Rehashing the plot of this cultural juggernaut seems unnecessary, but nevertheless: Opening in 1815, Jean Valjean (Hugh Jackman) has been sentenced to hard labour for stealing bread to feed his family. He becomes the fixation of the hardened police inspector, Javert (Russell Crowe). Eventually escaping the galleys and the stigma of incarceration, Valjean assumes a fake name and becomes a wealthy factory owner. When a young woman, Fantine (Anne Hathaway), is fired from his floor and falls into prostitution, he promises her on her deathbed to care for her child, Cosette (who grows into Amanda Seyfried).

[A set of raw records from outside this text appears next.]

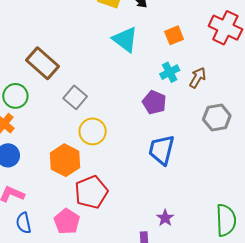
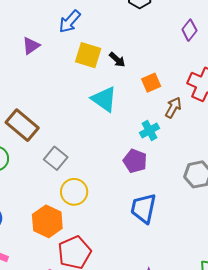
orange square: (174, 35) -> (151, 83), moved
brown arrow: (198, 78) -> (173, 107), moved

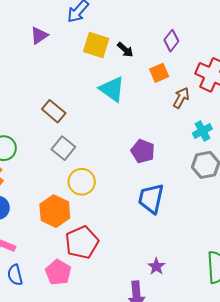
purple diamond: (189, 30) -> (171, 41), moved
brown rectangle: (22, 125) -> (54, 111), moved, size x0.7
cyan cross: (149, 130) -> (202, 131), moved

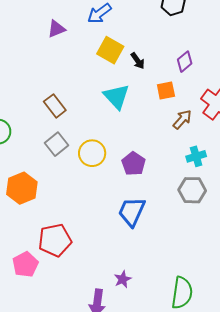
yellow circle: (82, 182) -> (92, 153), moved
orange hexagon: (55, 211) -> (22, 188), moved

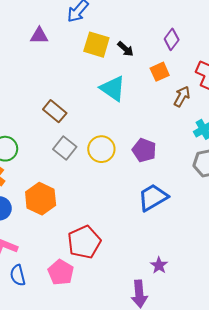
purple triangle: (56, 29) -> (39, 36), turned 36
blue trapezoid: (132, 212) -> (153, 197), turned 48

With Javert constantly on his tail trying to reveal his true identity (as love triangles develop for good measure) things come to dramatic conclusion against the backdrop of the failed 1832 June Rebellion. End recap.
Expected to be grandiose in all the best ways possible, Hooper drains the highly emotional tale of urgency. Instead of any narrative flow, the film feels like a series of shorts strung together, intermittently stopping and stalling for big numbers. Most likely a by-product of the choice to have the actors sing live-to-tape, rather than communicating a raw performance, the film feels fragmented and incoherent. Where a live cast can play off each other’s performances, gauging the pitch of the show night by night, here the parts never communicate or congeal.
To her credit, for the second time this year Hathaway is a standout in a messy and much hyped feature. (The first being Christopher Nolan’s The Dark Knight Rises.) Emanating all the sadness of “I Dreamed a Dream,” Hathaway sinks into the hyperbolic despair of the song, before dying out of the film as fast as she was introduced. Praise should also be offered to Helena Bonham Carter and Sacha Baron Cohen as the Thénardiers, who come as fun reprieves, indulging in campy excess as opposed to X-Factor vibrato.
With Les Misérables Tom Hooper has done the impossible—ruined a fail-safe love story whose emotional pull is literally built into the fabric of the narrative. While the musical constructs a sense of continuity as characters share refrains, here the parts are atomized, merely bouncing off each other. In all the mouthy singing shot in close-up, the message of connectivity and revolutionary solidarity is swallowed up. And with it goes the dream.